_What is required_.
Apart from the pictures, output all of the records exactly.

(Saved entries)
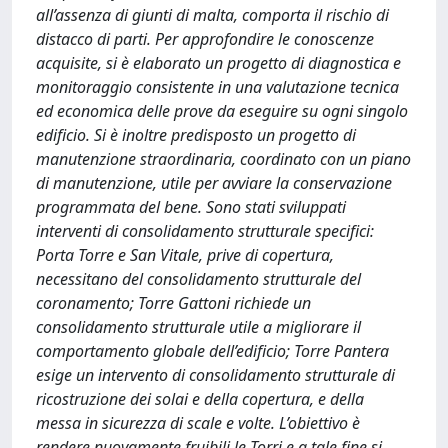
all’assenza di giunti di malta, comporta il rischio di
distacco di parti. Per approfondire le conoscenze
acquisite, si è elaborato un progetto di diagnostica e
monitoraggio consistente in una valutazione tecnica
ed economica delle prove da eseguire su ogni singolo
edificio. Si è inoltre predisposto un progetto di
manutenzione straordinaria, coordinato con un piano
di manutenzione, utile per avviare la conservazione
programmata del bene. Sono stati sviluppati
interventi di consolidamento strutturale specifici:
Porta Torre e San Vitale, prive di copertura,
necessitano del consolidamento strutturale del
coronamento; Torre Gattoni richiede un
consolidamento strutturale utile a migliorare il
comportamento globale dell’edificio; Torre Pantera
esige un intervento di consolidamento strutturale di
ricostruzione dei solai e della copertura, e della
messa in sicurezza di scale e volte. L’obiettivo è
rendere nuovamente fruibili le Torri e a tale fine si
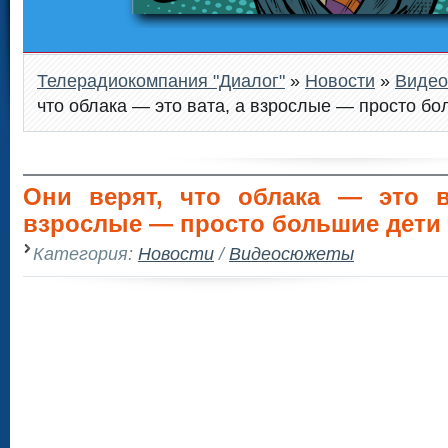
Телерадиокомпания "Диалог"
»
Новости
»
Виде
что облака — это вата, а взрослые — просто бо
Они верят, что облака — это в
взрослые — просто большие дети 
Категория:
Новости
/
Видеосюжеты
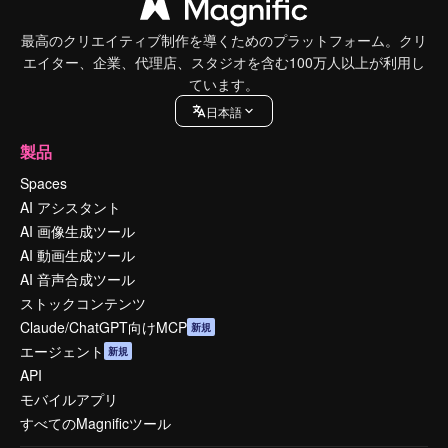
最高のクリエイティブ制作を導くためのプラットフォーム。クリ
エイター、企業、代理店、スタジオを含む100万人以上が利用し
ています。
日本語
製品
Spaces
AI アシスタント
AI 画像生成ツール
AI 動画生成ツール
AI 音声合成ツール
ストックコンテンツ
Claude/ChatGPT向けMCP
新規
エージェント
新規
API
モバイルアプリ
すべてのMagnificツール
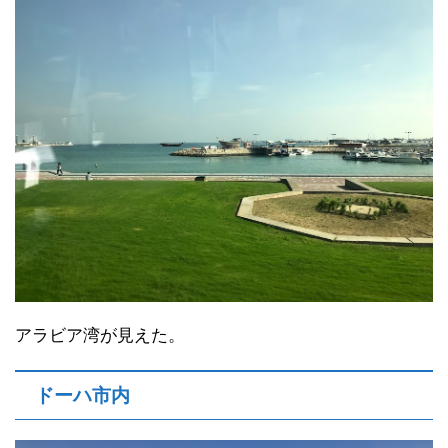
アラビア湾が見えた。
ドーハ市内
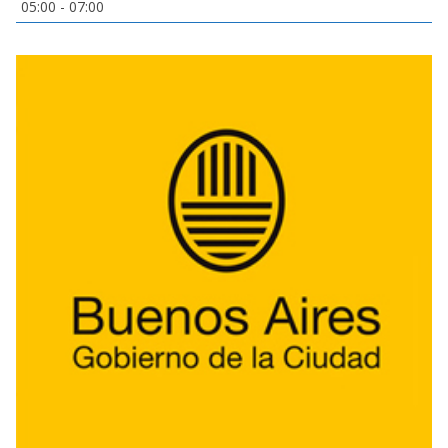
05:00
-
07:00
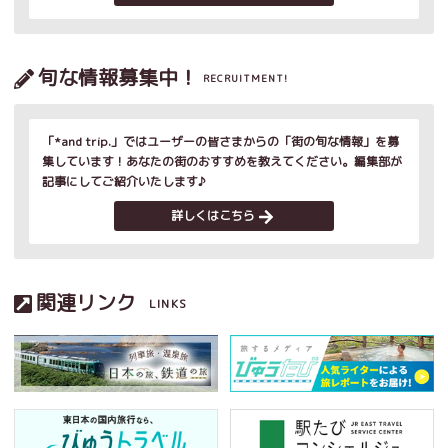
旬な情報募集中！
RECRUITMENT!
「*and trip.」ではユーザーの皆さまからの「街の旬な情報」を募
集しています！あなたの街のおすすめを教えてください。編集部が
記事にしてご紹介いたします♪
詳しくはこちら
関連リンク
LINKS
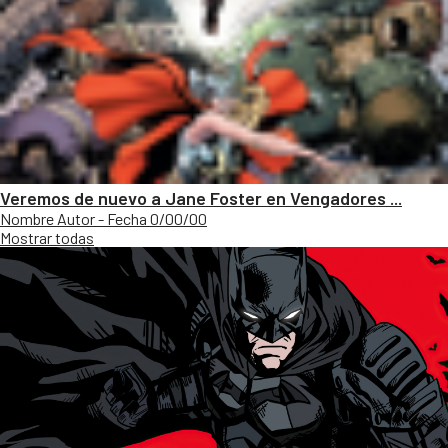
Veremos de nuevo a Jane Foster en Vengadores ...
Nombre Autor - Fecha 0/00/00
Mostrar todas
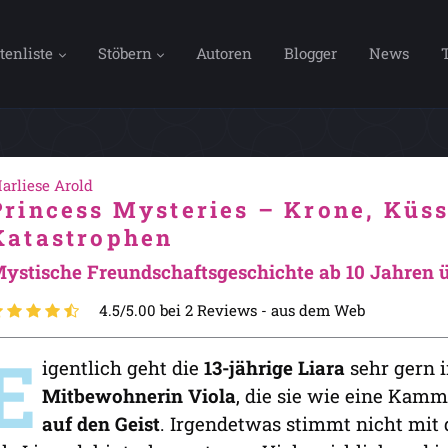
tenliste
Stöbern
Autoren
Blogger
News
arliese Arold
Princess Mysteries – Krone, Küs
Katastrophen
ystische Freundschaftsgeschichte ab 10 Jahren üb
4.5/5.00 bei 2 Reviews -
aus dem Web
E
igentlich geht die
13-jährige Liara
sehr gern 
Mitbewohnerin Viola
, die sie wie eine Kamm
auf den Geist
. Irgendetwas stimmt nicht mit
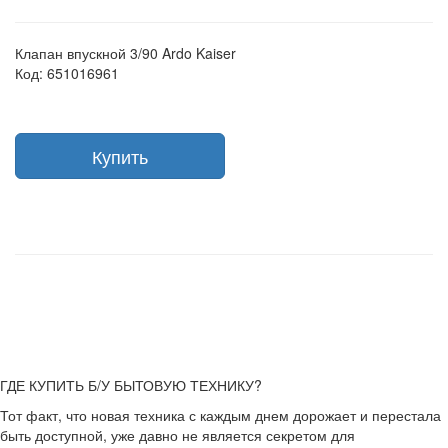
Клапан впускной 3/90 Ardo Kaiser
Код: 651016961
Купить
ГДЕ КУПИТЬ Б/У БЫТОВУЮ ТЕХНИКУ?
Тот факт, что новая техника с каждым днем дорожает и перестала
быть доступной, уже давно не является секретом для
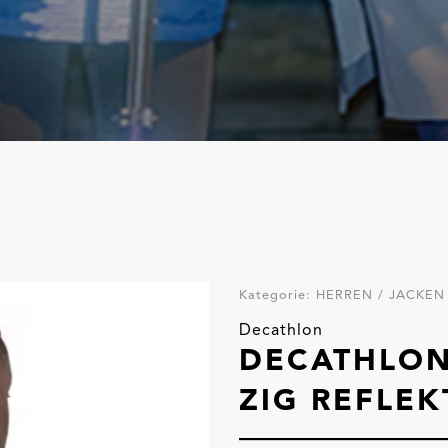
Kategorie:
HERREN / JACKEN 
Decathlon
DECATHLON
ZIG REFLEK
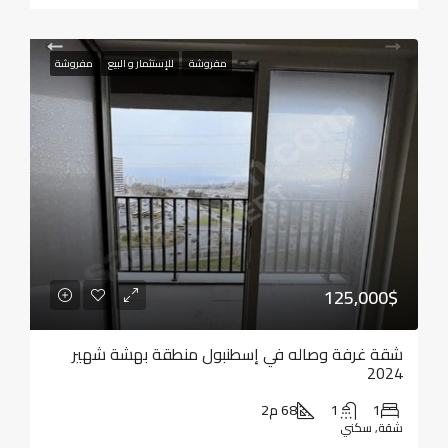
مفروشة
للإستثمار و البيع
مفروشة
125,000$
شقة غرفة وصاله في إسطنبول منطقة بهشة شهير
2024
1
1
68 م2
شقة, سكني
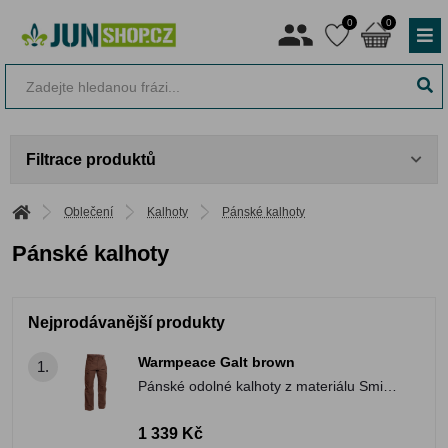
0
0
Filtrace produktů
Oblečení
Kalhoty
Pánské kalhoty
Pánské kalhoty
Nejprodávanější produkty
Warmpeace Galt brown
1.
Pánské odolné kalhoty z materiálu Smile
Skin STRONG
1 339 Kč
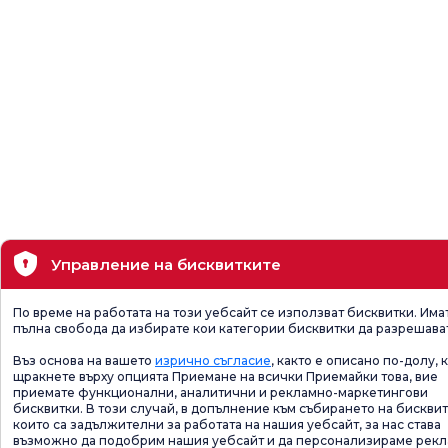
Управление на бисквитките
По време на работата на този уебсайт се използват бисквитки. Има
пълна свобода да избирате кои категории бисквитки да разрешава
Въз основа на вашето
изрично съгласие
, както е описано по-долу, 
щракнете върху опцията Приемане на всички Приемайки това, вие
приемате функционални, аналитични и рекламно-маркетингови
бисквитки. В този случай, в допълнение към събирането на бисквит
които са задължителни за работата на нашия уебсайт, за нас става
възможно да подобрим нашия уебсайт и да персонализираме рек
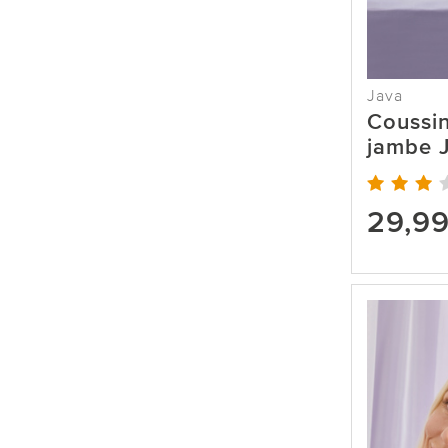
Java
Coussi
jambe 
29,9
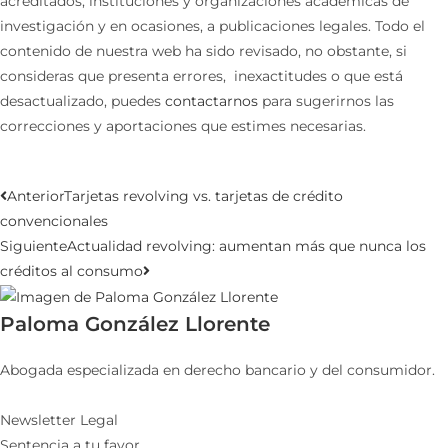
acreditados, instituciones y organizaciones académicas de
investigación y en ocasiones, a publicaciones legales. Todo el
contenido de nuestra web ha sido revisado, no obstante, si
consideras que presenta errores, inexactitudes o que está
desactualizado, puedes
contactarnos
para sugerirnos las
correcciones y aportaciones que estimes necesarias.
Anterior
Tarjetas revolving vs. tarjetas de crédito
convencionales
Siguiente
Actualidad revolving: aumentan más que nunca los
créditos al consumo
Paloma González Llorente
Abogada especializada en derecho bancario y del consumidor.
Newsletter Legal
Sentencia a tu favor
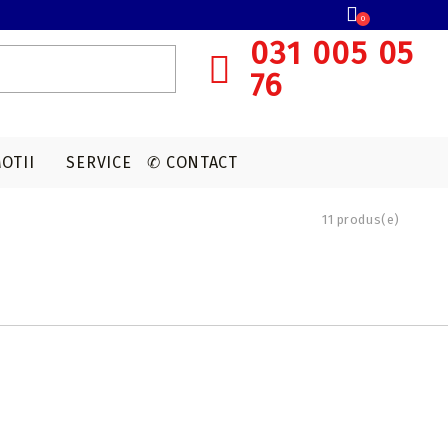
0
031 005 05
76
OTII
SERVICE
✆ CONTACT
11 produs(e)
SISTEME OCHIRE ARBALETA
MUNITIE T4E
ACCESORII OPTICA
VANATOARE
Red dot
CAPSULE CO2
Lunete cu magnificare
Accesorii sistem ochire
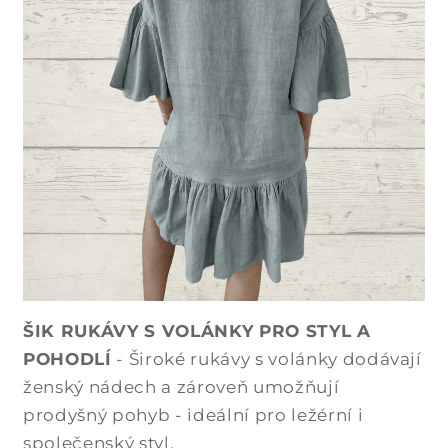
ŠIK RUKÁVY S VOLÁNKY PRO STYL A
POHODLÍ
- Široké rukávy s volánky dodávají
ženský nádech a zároveň umožňují
prodyšný pohyb - ideální pro ležérní i
společenský styl.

_Solution to this problem_.
all’assenza di giunti di malta, comporta il rischio di
distacco di parti. Per approfondire le conoscenze
acquisite, si è elaborato un progetto di diagnostica e
monitoraggio consistente in una valutazione tecnica
ed economica delle prove da eseguire su ogni singolo
edificio. Si è inoltre predisposto un progetto di
manutenzione straordinaria, coordinato con un piano
di manutenzione, utile per avviare la conservazione
programmata del bene. Sono stati sviluppati
interventi di consolidamento strutturale specifici:
Porta Torre e San Vitale, prive di copertura,
necessitano del consolidamento strutturale del
coronamento; Torre Gattoni richiede un
consolidamento strutturale utile a migliorare il
comportamento globale dell’edificio; Torre Pantera
esige un intervento di consolidamento strutturale di
ricostruzione dei solai e della copertura, e della
messa in sicurezza di scale e volte. L’obiettivo è
rendere nuovamente fruibili le Torri e a tale fine si
Телерадиокомпания "Диалог"
»
Новости
»
Виде
что облака — это вата, а взрослые — просто бо
Они верят, что облака — это в
взрослые — просто большие дети 
Категория:
Новости
/
Видеосюжеты
最高のクリエイティブ制作を導くためのプラットフォーム。クリ
エイター、企業、代理店、スタジオを含む100万人以上が利用し
ています。
日本語
製品
Spaces
AI アシスタント
AI 画像生成ツール
AI 動画生成ツール
AI 音声合成ツール
ストックコンテンツ
Claude/ChatGPT向けMCP
新規
エージェント
新規
API
モバイルアプリ
すべてのMagnificツール
アラビア湾が見えた。
ドーハ市内
05:00
-
07:00
旬な情報募集中！
RECRUITMENT!
「*and trip.」ではユーザーの皆さまからの「街の旬な情報」を募
集しています！あなたの街のおすすめを教えてください。編集部が
記事にしてご紹介いたします♪
詳しくはこちら
関連リンク
LINKS
Veremos de nuevo a Jane Foster en Vengadores ...
Nombre Autor - Fecha 0/00/00
Mostrar todas
tenliste
Stöbern
Autoren
Blogger
News
arliese Arold
Princess Mysteries – Krone, Küs
Katastrophen
ystische Freundschaftsgeschichte ab 10 Jahren üb
4.5/5.00 bei 2 Reviews -
aus dem Web
E
igentlich geht die
13-jährige Liara
sehr gern 
Mitbewohnerin Viola
, die sie wie eine Kamm
auf den Geist
. Irgendetwas stimmt nicht mit
Клапан впускной 3/90 Ardo Kaiser
Код: 651016961
Купить
ГДЕ КУПИТЬ Б/У БЫТОВУЮ ТЕХНИКУ?
Тот факт, что новая техника с каждым днем дорожает и перестала
быть доступной, уже давно не является секретом для
Kategorie:
HERREN / JACKEN 
Decathlon
DECATHLON
ZIG REFLEK
مفروشة
للإستثمار و البيع
مفروشة
125,000$
شقة غرفة وصاله في إسطنبول منطقة بهشة شهير
2024
1
1
68 م2
شقة, سكني
0
0
Filtrace produktů
Oblečení
Kalhoty
Pánské kalhoty
Pánské kalhoty
Nejprodávanější produkty
Warmpeace Galt brown
1.
Pánské odolné kalhoty z materiálu Smile
Skin STRONG
1 339 Kč
Управление на бисквитките
По време на работата на този уебсайт се използват бисквитки. Има
пълна свобода да избирате кои категории бисквитки да разрешава
Въз основа на вашето
изрично съгласие
, както е описано по-долу, 
щракнете върху опцията Приемане на всички Приемайки това, вие
приемате функционални, аналитични и рекламно-маркетингови
бисквитки. В този случай, в допълнение към събирането на бисквит
които са задължителни за работата на нашия уебсайт, за нас става
възможно да подобрим нашия уебсайт и да персонализираме рек
Java
Coussi
jambe 
29,9
acreditados, instituciones y organizaciones académicas de
investigación y en ocasiones, a publicaciones legales. Todo el
contenido de nuestra web ha sido revisado, no obstante, si
consideras que presenta errores, inexactitudes o que está
desactualizado, puedes
contactarnos
para sugerirnos las
correcciones y aportaciones que estimes necesarias.
Anterior
Tarjetas revolving vs. tarjetas de crédito
convencionales
Siguiente
Actualidad revolving: aumentan más que nunca los
créditos al consumo
Paloma González Llorente
Abogada especializada en derecho bancario y del consumidor.
Newsletter Legal
Sentencia a tu favor
0
031 005 05
76
OTII
SERVICE
✆ CONTACT
11 produs(e)
SISTEME OCHIRE ARBALETA
MUNITIE T4E
ACCESORII OPTICA
VANATOARE
Red dot
CAPSULE CO2
Lunete cu magnificare
Accesorii sistem ochire
ŠIK RUKÁVY S VOLÁNKY PRO STYL A
POHODLÍ
- Široké rukávy s volánky dodávají
ženský nádech a zároveň umožňují
prodyšný pohyb - ideální pro ležérní i
společenský styl.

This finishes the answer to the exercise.